Tuesday, April 10, 2012

Back to the Future?

Last week I attended a reception at the U.S. Ambassador's residence to honor the Director of the Peace Corps, Aaron Williams. He used the event to announce that the program would be returning to Tunisia after a long absence. Although it used to have a presence here, the Peace Corps was not welcome during the years when the country was a police state. The revolution of January 2011 changed all that.

Fulbright Researcher Katie Larson, Sami Saaid of the US Embassy,
Me, and Fulbright Scholar Andrea Calabretta
The reception was the first gathering of the three Fulbrighters who are currently in Tunisia. (A fourth Fulbrighter will be arriving later this month.) Each of us owes a debt of gratitude to Sami Saaid, who coordinates the program at the U.S. Embassy in Tunis. Sami also attended the event and went out of his way to introduce me to a number of key guests.
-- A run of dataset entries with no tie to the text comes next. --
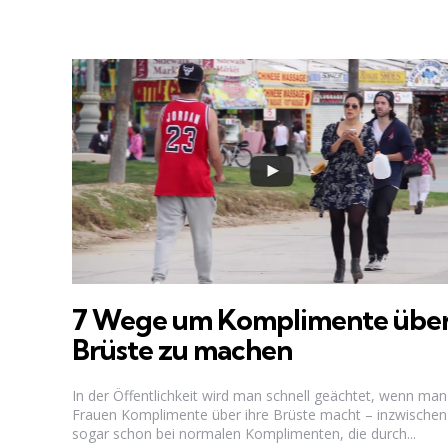
7 Wege um Komplimente übe
Brüste zu machen
In der Öffentlichkeit wird man schnell geächtet, wenn man
Frauen Komplimente über ihre Brüste macht – inzwischen
sogar schon bei normalen Komplimenten, die durch...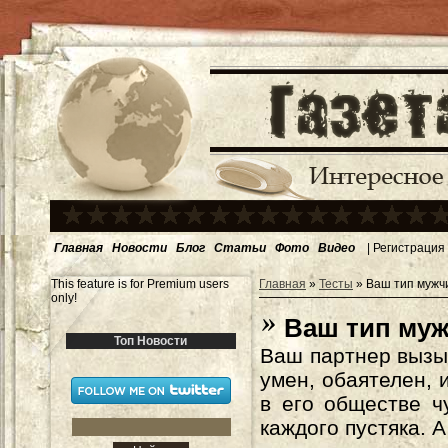
Главная
Новости
Блог
Статьи
Фото
Видео
|
Регистрация
This feature is for Premium users
Главная
»
Тесты
» Ваш тип мужч
only!
Ваш тип му
Топ Новости
Ваш партнер вызы
умен, обаятелен, 
в его обществе ч
каждого пустяка. А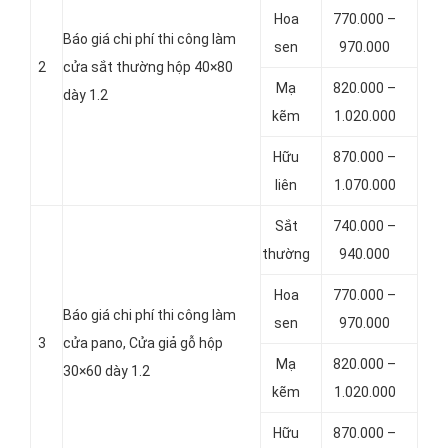
Hoa
770.000 –
Báo giá chi phí thi công làm
sen
970.000
2
cửa sắt thường hộp 40×80
Mạ
820.000 –
dày 1.2
kẽm
1.020.000
Hữu
870.000 –
liên
1.070.000
Sắt
740.000 –
thường
940.000
Hoa
770.000 –
Báo giá chi phí thi công làm
sen
970.000
3
cửa pano, Cửa giả gỗ hộp
Mạ
820.000 –
30×60 dày 1.2
kẽm
1.020.000
Hữu
870.000 –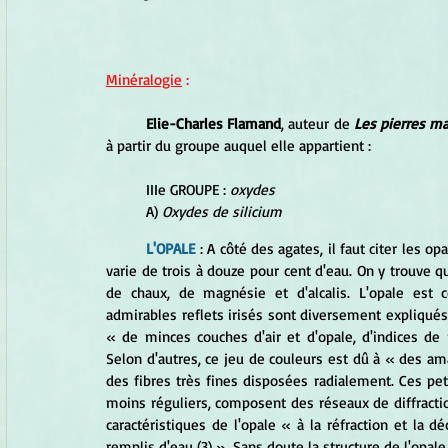
Minéralogie
 :
Elie-Charles Flamand
, auteur de 
Les pierres m
à partir du groupe auquel elle appartient :
	IIIe GROUPE : 
oxydes 
	A) 
Oxydes de silicium
L'OPALE 
: A côté des agates, il faut citer les o
varie de trois à douze pour cent d'eau. On y trouve q
de chaux, de magnésie et d'alcalis. L'opale est col
admirables reflets irisés sont diversement expliqués 
« de minces couches d'air et d'opale, d'indices de ré
Selon d'autres, ce jeu de couleurs est dû à « des am
des fibres très fines disposées radialement. Ces peti
moins réguliers, composent des réseaux de diffraction
caractéristiques de l'opale « à la réfraction et la 
remplis d'eau (3) ». Sans doute la structure de l'opale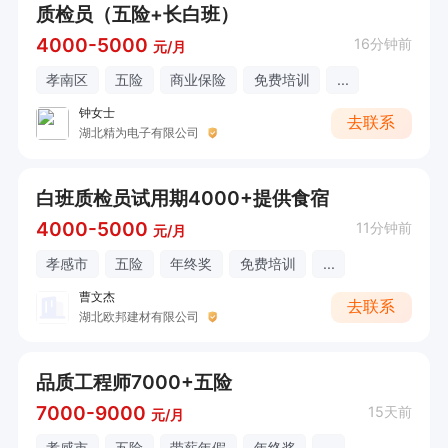
质检员（五险+长白班）
4000-5000
16分钟前
元/月
孝南区
五险
商业保险
免费培训
...
钟女士
去联系
湖北精为电子有限公司
白班质检员试用期4000+提供食宿
4000-5000
11分钟前
元/月
孝感市
五险
年终奖
免费培训
...
曹文杰
去联系
湖北欧邦建材有限公司
品质工程师7000+五险
7000-9000
15天前
元/月
孝感市
五险
带薪年假
年终奖
...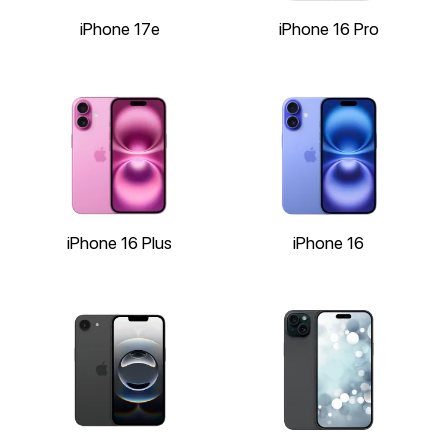
iPhone 17e
iPhone 16 Pro
iPhone 16 Plus
iPhone 16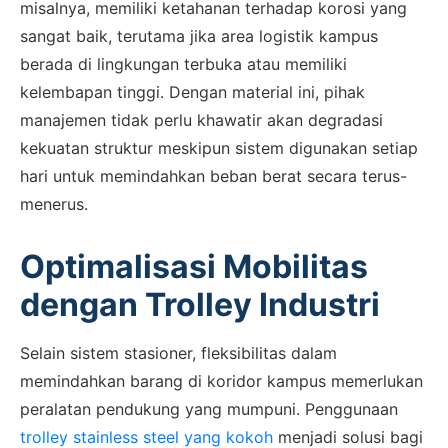
misalnya, memiliki ketahanan terhadap korosi yang
sangat baik, terutama jika area logistik kampus
berada di lingkungan terbuka atau memiliki
kelembapan tinggi. Dengan material ini, pihak
manajemen tidak perlu khawatir akan degradasi
kekuatan struktur meskipun sistem digunakan setiap
hari untuk memindahkan beban berat secara terus-
menerus.
Optimalisasi Mobilitas
dengan Trolley Industri
Selain sistem stasioner, fleksibilitas dalam
memindahkan barang di koridor kampus memerlukan
peralatan pendukung yang mumpuni. Penggunaan
trolley stainless steel yang kokoh
menjadi solusi bagi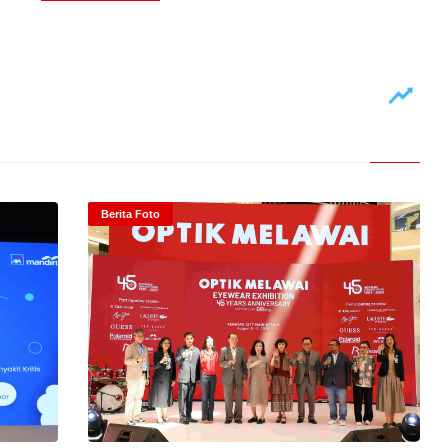
Berita Foto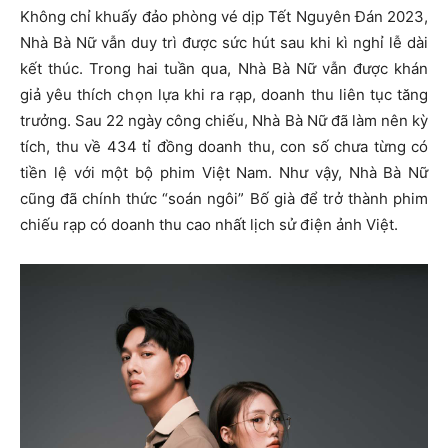
Không chỉ khuấy đảo phòng vé dịp Tết Nguyên Đán 2023,
Nhà Bà Nữ vẫn duy trì được sức hút sau khi kì nghỉ lễ dài
kết thúc. Trong hai tuần qua, Nhà Bà Nữ vẫn được khán
giả yêu thích chọn lựa khi ra rạp, doanh thu liên tục tăng
trưởng. Sau 22 ngày công chiếu, Nhà Bà Nữ đã làm nên kỳ
tích, thu về 434 tỉ đồng doanh thu, con số chưa từng có
tiền lệ với một bộ phim Việt Nam. Như vậy, Nhà Bà Nữ
cũng đã chính thức “soán ngôi” Bố già để trở thành phim
chiếu rạp có doanh thu cao nhất lịch sử điện ảnh Việt.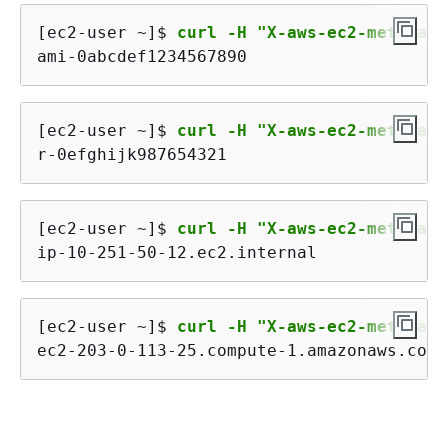
[ec2-user ~]$ 
curl -H "X-aws-ec2-metadata
ami-0abcdef1234567890
[ec2-user ~]$ 
curl -H "X-aws-ec2-metadata
r-0efghijk987654321
[ec2-user ~]$ 
curl -H "X-aws-ec2-metadata
ip-10-251-50-12.ec2.internal
[ec2-user ~]$ 
curl -H "X-aws-ec2-metadata
ec2-203-0-113-25.compute-1.amazonaws.com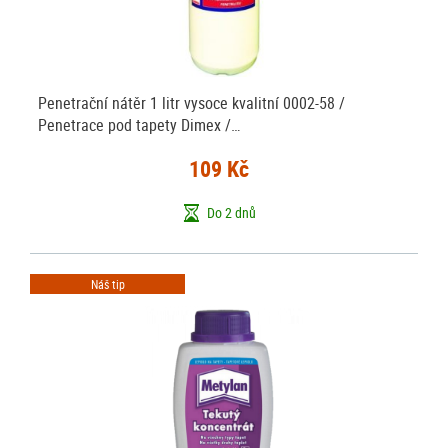
Penetrační nátěr 1 litr vysoce kvalitní 0002-58 /
Penetrace pod tapety Dimex /…
109 Kč
Do 2 dnů
Náš tip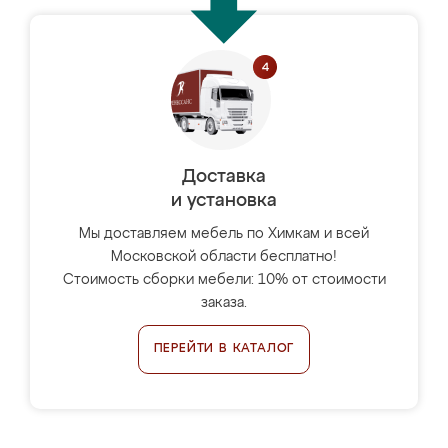
Доставка
и установка
Мы доставляем мебель по Химкам и всей
Московской области бесплатно!
Стоимость сборки мебели: 10% от стоимости
заказа.
ПЕРЕЙТИ В КАТАЛОГ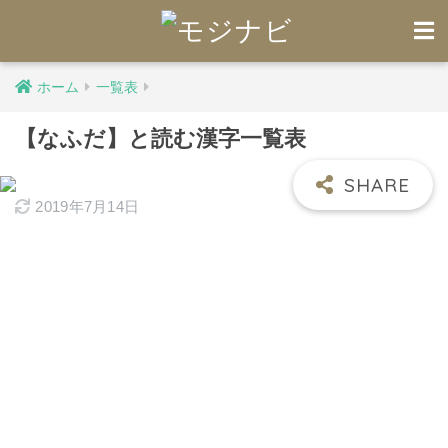
ホーム
一覧表
【なふだ】と読む漢字一覧表
2019年7月14日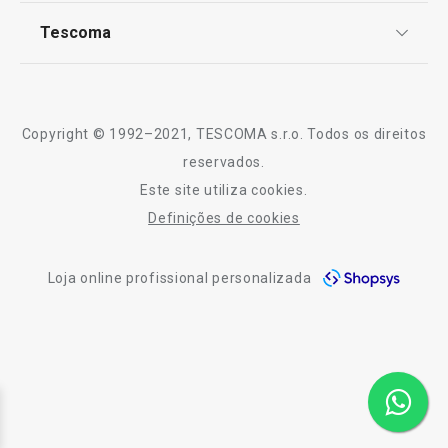
Notícias
Tescoma
Perguntas Frequentes
Receitas
Sobre nós
Truques e Dicas
Serviço Pós-Venda
Copyright © 1992–2021, TESCOMA s.r.o. Todos os direitos
Profissionais
reservados.
Este site utiliza cookies.
Contactos
Definições de cookies
-10% Novos Subscritores
Loja online profissional personalizada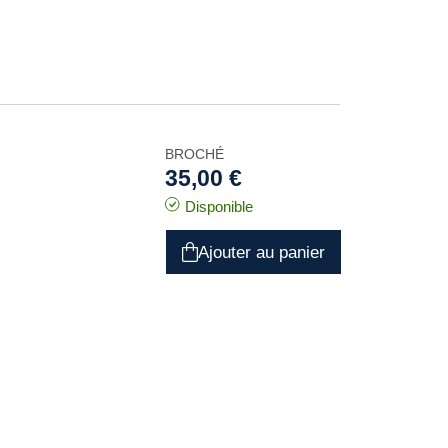
BROCHÉ
35,00 €
Disponible
Ajouter au panier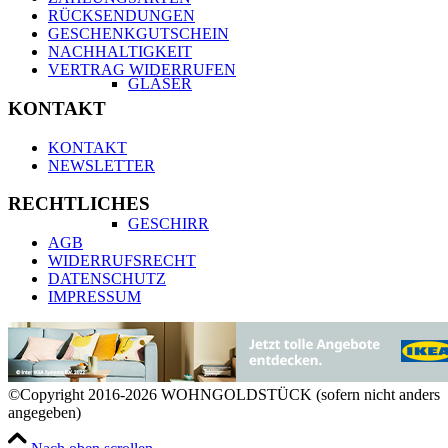
RÜCKSENDUNGEN
GESCHENKGUTSCHEIN
NACHHALTIGKEIT
VERTRAG WIDERRUFEN
GLÄSER
KONTAKT
KONTAKT
NEWSLETTER
RECHTLICHES
GESCHIRR
AGB
WIDERRUFSRECHT
DATENSCHUTZ
IMPRESSUM
BESTECK
©Copyright 2016-2026 WOHNGOLDSTÜCK (sofern nicht anders
angegeben)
Many of the people I met worked with the Peace Corps in Tunisia before it had to shut down. In fact, the reception doubled as a reunion of sorts for them. Although each one had a different story to tell, all of the guests I met pursued very interesting careers following their tenure with the program, and I have already made plans to catch up with most of them very soon.

The return of the Peace Corps might be a step forward for Tunisia. But the country may also be taking a few steps back as well. Yesterday and over the weekend, demonstrations on the main boulevard downtown turned violent when the police used clubs and tear gas to disperse the crowd. People have compared it to the way the police responded when the masses flocked downtown during last year's revolution against the former regime.

Up to now, demonstrations have been largely peaceful and have not led to clashes between the people and the police. This weekend was different because there is a new rule that makes it illegal to demonstrate on the main boulevard. This weekend's protests were a direct challenge to this new rule and set the stage for a response from the government. But no one expected the violence that ensued.

The main student union at my campus cancelled classes today so that students would be free to participate in another demonstration downtown later in the day. This one is supposed to be a protest against the police response to the recent demonstrations. I can sympathize with the students' desire to speak out. I only hope that the police do not again employ the tactics that everyone associates with the old regime.